** Data follows **

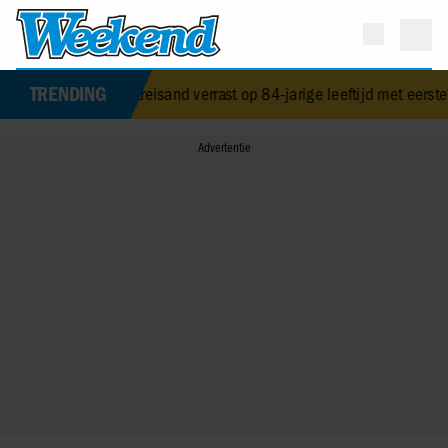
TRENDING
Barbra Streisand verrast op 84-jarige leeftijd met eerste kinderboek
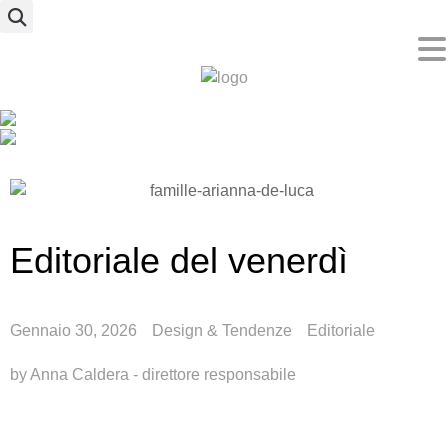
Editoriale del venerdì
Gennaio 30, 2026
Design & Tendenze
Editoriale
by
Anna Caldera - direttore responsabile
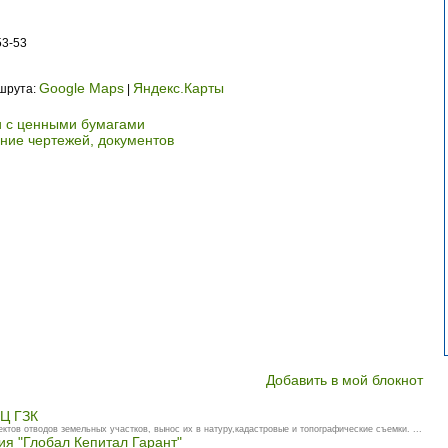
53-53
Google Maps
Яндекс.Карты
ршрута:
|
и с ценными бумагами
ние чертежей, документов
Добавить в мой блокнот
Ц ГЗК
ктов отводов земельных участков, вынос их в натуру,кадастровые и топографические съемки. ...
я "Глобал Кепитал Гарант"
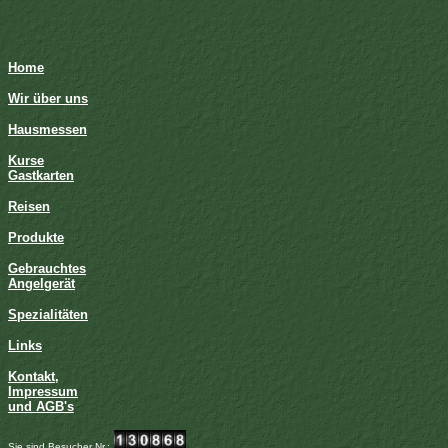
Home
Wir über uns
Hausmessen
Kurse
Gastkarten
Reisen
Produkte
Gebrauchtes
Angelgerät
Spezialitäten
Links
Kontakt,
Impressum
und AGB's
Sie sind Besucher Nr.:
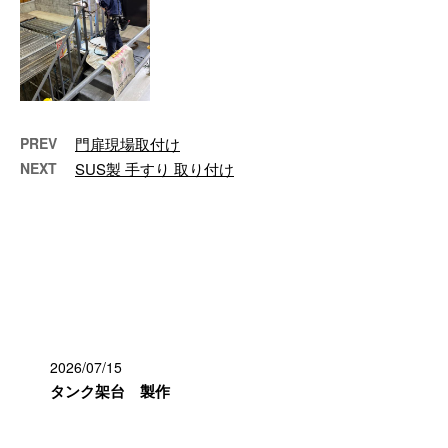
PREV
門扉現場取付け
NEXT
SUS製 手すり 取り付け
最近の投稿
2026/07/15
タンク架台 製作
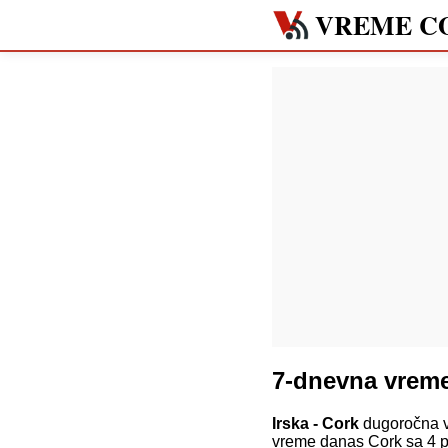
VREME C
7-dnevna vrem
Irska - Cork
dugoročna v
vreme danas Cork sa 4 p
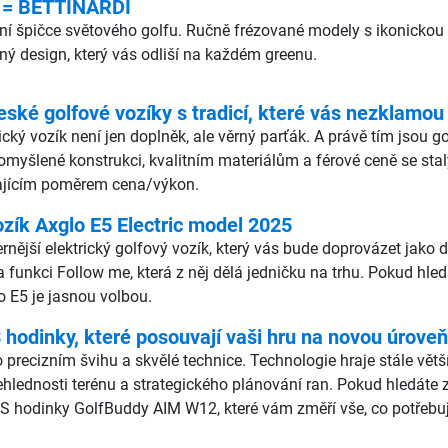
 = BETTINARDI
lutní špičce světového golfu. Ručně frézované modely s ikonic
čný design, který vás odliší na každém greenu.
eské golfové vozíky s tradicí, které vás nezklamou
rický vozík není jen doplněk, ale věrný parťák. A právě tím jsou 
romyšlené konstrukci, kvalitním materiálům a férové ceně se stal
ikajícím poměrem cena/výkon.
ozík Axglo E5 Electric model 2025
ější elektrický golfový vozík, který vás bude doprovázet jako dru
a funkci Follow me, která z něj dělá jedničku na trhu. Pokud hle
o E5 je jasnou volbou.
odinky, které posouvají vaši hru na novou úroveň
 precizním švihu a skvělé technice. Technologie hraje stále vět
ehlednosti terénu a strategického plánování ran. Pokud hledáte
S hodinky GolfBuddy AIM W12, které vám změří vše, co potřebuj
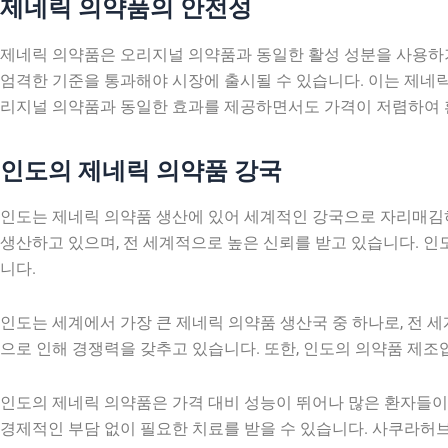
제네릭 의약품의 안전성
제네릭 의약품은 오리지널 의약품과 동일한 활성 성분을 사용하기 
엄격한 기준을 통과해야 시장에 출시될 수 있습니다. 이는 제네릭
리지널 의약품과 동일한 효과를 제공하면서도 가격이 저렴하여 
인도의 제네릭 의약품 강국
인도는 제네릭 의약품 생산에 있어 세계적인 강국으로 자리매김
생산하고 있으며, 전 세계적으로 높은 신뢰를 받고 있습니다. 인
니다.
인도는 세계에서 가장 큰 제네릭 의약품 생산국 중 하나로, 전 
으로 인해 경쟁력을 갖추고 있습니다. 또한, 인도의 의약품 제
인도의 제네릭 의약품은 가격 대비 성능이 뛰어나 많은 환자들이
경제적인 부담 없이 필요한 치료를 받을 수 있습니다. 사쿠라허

** End of Data **

*Work to complete*:
When you reproduce the data shown above, keep each line exact and omit every picture.

*Reply to the task*:
TRENDING
Barbra Streisand verrast op 84-jarige leeftijd met eerste kinderboek
Editoriale del venerdì
Gennaio 30, 2026
Design & Tendenze
Editoriale
by
Anna Caldera - direttore responsabile
53-53
Google Maps
Яндекс.Карты
ршрута:
|
и с ценными бумагами
ние чертежей, документов
Добавить в мой блокнот
Ц ГЗК
ктов отводов земельных участков, вынос их в натуру,кадастровые и топографические съемки. ...
я "Глобал Кепитал Гарант"
Home
Wir über uns
Hausmessen
Kurse
Gastkarten
Reisen
Produkte
Gebrauchtes
Angelgerät
Spezialitäten
Links
Kontakt,
Impressum
und AGB's
Sie sind Besucher Nr.:
PREV
門扉現場取付け
NEXT
SUS製 手すり 取り付け
最近の投稿
2026/07/15
タンク架台 製作
VREME C
7-dnevna vrem
Irska - Cork
dugoročna v
vreme danas Cork sa 4 p
 = BETTINARDI
lutní špičce světového golfu. Ručně frézované modely s ikonic
čný design, který vás odliší na každém greenu.
eské golfové vozíky s tradicí, které vás nezklamou
rický vozík není jen doplněk, ale věrný parťák. A právě tím jsou 
romyšlené konstrukci, kvalitním materiálům a férové ceně se stal
ikajícím poměrem cena/výkon.
ozík Axglo E5 Electric model 2025
ější elektrický golfový vozík, který vás bude doprovázet jako dru
a funkci Follow me, která z něj dělá jedničku na trhu. Pokud hle
o E5 je jasnou volbou.
odinky, které posouvají vaši hru na novou úroveň
 precizním švihu a skvělé technice. Technologie hraje stále vět
ehlednosti terénu a strategického plánování ran. Pokud hledáte
S hodinky GolfBuddy AIM W12, které vám změří vše, co potřebuj
제네릭 의약품의 안전성
제네릭 의약품은 오리지널 의약품과 동일한 활성 성분을 사용하기 
엄격한 기준을 통과해야 시장에 출시될 수 있습니다. 이는 제네릭
리지널 의약품과 동일한 효과를 제공하면서도 가격이 저렴하여 
인도의 제네릭 의약품 강국
인도는 제네릭 의약품 생산에 있어 세계적인 강국으로 자리매김
생산하고 있으며, 전 세계적으로 높은 신뢰를 받고 있습니다. 인
니다.
인도는 세계에서 가장 큰 제네릭 의약품 생산국 중 하나로, 전 
으로 인해 경쟁력을 갖추고 있습니다. 또한, 인도의 의약품 제
인도의 제네릭 의약품은 가격 대비 성능이 뛰어나 많은 환자들이
경제적인 부담 없이 필요한 치료를 받을 수 있습니다. 사쿠라허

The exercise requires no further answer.